What needs to be done:
Drop the images. Copy every line below character for character.

————————

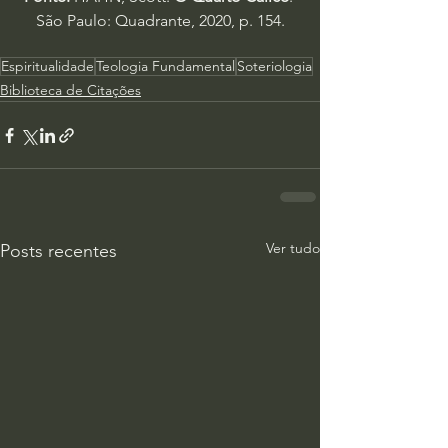
São Paulo: Quadrante, 2020, p. 154.
Espiritualidade
Teologia Fundamental
Soteriologia
Biblioteca de Citações
Ver tudo
Posts recentes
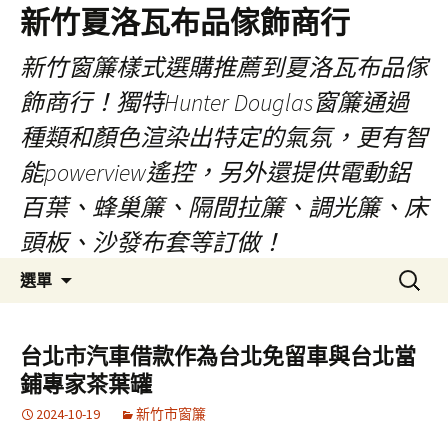
新竹夏洛瓦布品傢飾商行
新竹窗簾樣式選購推薦到夏洛瓦布品傢
飾商行！獨特Hunter Douglas窗簾通過
種類和顏色渲染出特定的氣氛，更有智
能powerview遙控，另外還提供電動鋁
百葉、蜂巢簾、隔間拉簾、調光簾、床
頭板、沙發布套等訂做！
跳
搜
選單
至
尋
內
關
容
鍵
台北市汽車借款作為台北免留車與台北當
字:
鋪專家茶葉罐
2024-10-19
新竹市窗簾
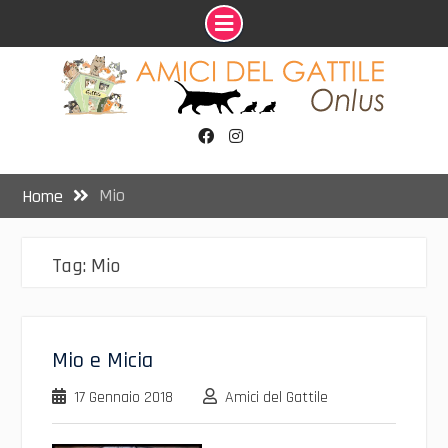
Skip
to
content
Facebook
Instagram
Mio
Home
Tag:
Mio
Mio e Micia
17 Gennaio 2018
Amici del Gattile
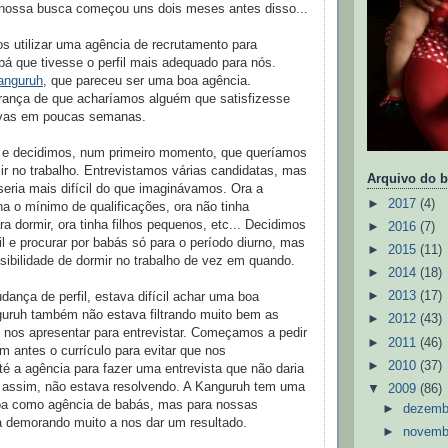
nossa busca começou uns dois meses antes disso...
os utilizar uma agência de recrutamento para
á que tivesse o perfil mais adequado para nós.
anguruh
, que pareceu ser uma boa agência.
ança de que acharíamos alguém que satisfizesse
ivas em poucas semanas.
l e decidimos, num primeiro momento, que queríamos
r no trabalho. Entrevistamos várias candidatas, mas
Arquivo do b
eria mais difícil do que imaginávamos. Ora a
►
2017
(4)
ha o mínimo de qualificações, ora não tinha
ra dormir, ora tinha filhos pequenos, etc... Decidimos
►
2016
(7)
fil e procurar por babás só para o período diurno, mas
►
2015
(11)
ibilidade de dormir no trabalho de vez em quando.
►
2014
(18)
►
2013
(17)
nça de perfil, estava difícil achar uma boa
guruh também não estava filtrando muito bem as
►
2012
(43)
 nos apresentar para entrevistar. Começamos a pedir
►
2011
(46)
 antes o currículo para evitar que nos
►
2010
(37)
é a agência para fazer uma entrevista que não daria
assim, não estava resolvendo. A Kanguruh tem uma
▼
2009
(86)
oa como agência de babás, mas para nossas
►
dezem
a demorando muito a nos dar um resultado.
►
novem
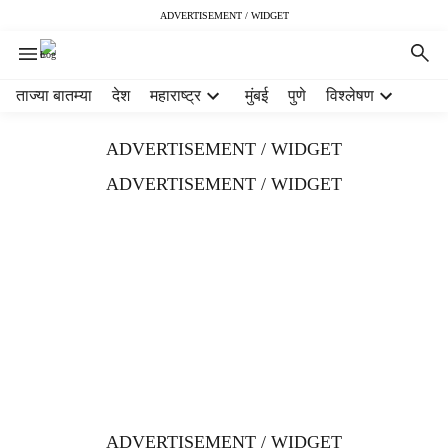
ADVERTISEMENT / WIDGET
H
ताज्या बातम्या
देश
महाराष्ट्र
मुंबई
पुणे
विश्लेषण
e
a
ADVERTISEMENT / WIDGET
d
e
ADVERTISEMENT / WIDGET
r
m
e
n
u
i
t
e
m
s
ADVERTISEMENT / WIDGET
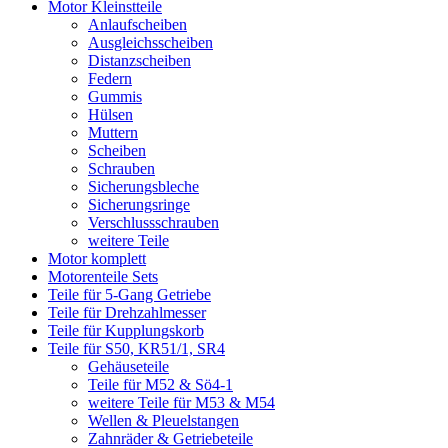
Motor Kleinstteile
Anlaufscheiben
Ausgleichsscheiben
Distanzscheiben
Federn
Gummis
Hülsen
Muttern
Scheiben
Schrauben
Sicherungsbleche
Sicherungsringe
Verschlussschrauben
weitere Teile
Motor komplett
Motorenteile Sets
Teile für 5-Gang Getriebe
Teile für Drehzahlmesser
Teile für Kupplungskorb
Teile für S50, KR51/1, SR4
Gehäuseteile
Teile für M52 & Sö4-1
weitere Teile für M53 & M54
Wellen & Pleuelstangen
Zahnräder & Getriebeteile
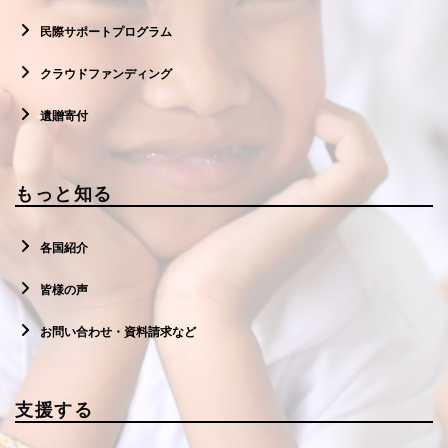
民際サポートプログラム
クラウドファンディング
遺贈寄付
もっと知る
各国紹介
皆様の声
お問い合わせ・資料請求など
支援する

————————

Completed task:
São Paulo: Quadrante, 2020, p. 154.
Espiritualidade
Teologia Fundamental
Soteriologia
Biblioteca de Citações
Ver tudo
Posts recentes
新竹夏洛瓦布品傢飾商行
新竹窗簾樣式選購推薦到夏洛瓦布品傢
飾商行！獨特Hunter Douglas窗簾通過
種類和顏色渲染出特定的氣氛，更有智
能powerview遙控，另外還提供電動鋁
百葉、蜂巢簾、隔間拉簾、調光簾、床
頭板、沙發布套等訂做！
跳
搜
選單
至
尋
內
關
容
鍵
台北市汽車借款作為台北免留車與台北當
字:
鋪專家茶葉罐
2024-10-19
新竹市窗簾
Skip
to
content
Facebook
Instagram
Mio
Home
Tag:
Mio
Mio e Micia
17 Gennaio 2018
Amici del Gattile
nossa busca começou uns dois meses antes disso...
os utilizar uma agência de recrutamento para
á que tivesse o perfil mais adequado para nós.
anguruh
, que pareceu ser uma boa agência.
ança de que acharíamos alguém que satisfizesse
ivas em poucas semanas.
l e decidimos, num primeiro momento, que queríamos
r no trabalho. Entrevistamos várias candidatas, mas
Arquivo do b
eria mais difícil do que imaginávamos. Ora a
►
2017
(4)
ha o mínimo de qualificações, ora não tinha
ra dormir, ora tinha filhos pequenos, etc... Decidimos
►
2016
(7)
fil e procurar por babás só para o período diurno, mas
►
2015
(11)
ibilidade de dormir no trabalho de vez em quando.
►
2014
(18)
►
2013
(17)
nça de perfil, estava difícil achar uma boa
guruh também não estava filtrando muito bem as
►
2012
(43)
 nos apresentar para entrevistar. Começamos a pedir
►
2011
(46)
 antes o currículo para evitar que nos
►
2010
(37)
é a agência para fazer uma entrevista que não daria
assim, não estava resolvendo. A Kanguruh tem uma
▼
2009
(86)
oa como agência de babás, mas para nossas
►
dezem
a demorando muito a nos dar um resultado.
►
novem
ADVERTISEMENT / WIDGET
H
ताज्या बातम्या
देश
महाराष्ट्र
मुंबई
पुणे
विश्लेषण
e
a
ADVERTISEMENT / WIDGET
d
e
ADVERTISEMENT / WIDGET
r
m
e
n
u
i
t
e
m
s
ADVERTISEMENT / WIDGET
Motor Kleinstteile
Anlaufscheiben
Ausgleichsscheiben
Distanzscheiben
Federn
Gummis
Hülsen
Muttern
Scheiben
Schrauben
Sicherungsbleche
Sicherungsringe
Verschlussschrauben
weitere Teile
Motor komplett
Motorenteile Sets
Teile für 5-Gang Getriebe
Teile für Drehzahlmesser
Teile für Kupplungskorb
Teile für S50, KR51/1, SR4
Gehäuseteile
Teile für M52 & Sö4-1
weitere Teile für M53 & M54
Wellen & Pleuelstangen
Zahnräder & Getriebeteile
民際サポートプログラム
クラウドファンディング
遺贈寄付
もっと知る
各国紹介
皆様の声
お問い合わせ・資料請求など
支援する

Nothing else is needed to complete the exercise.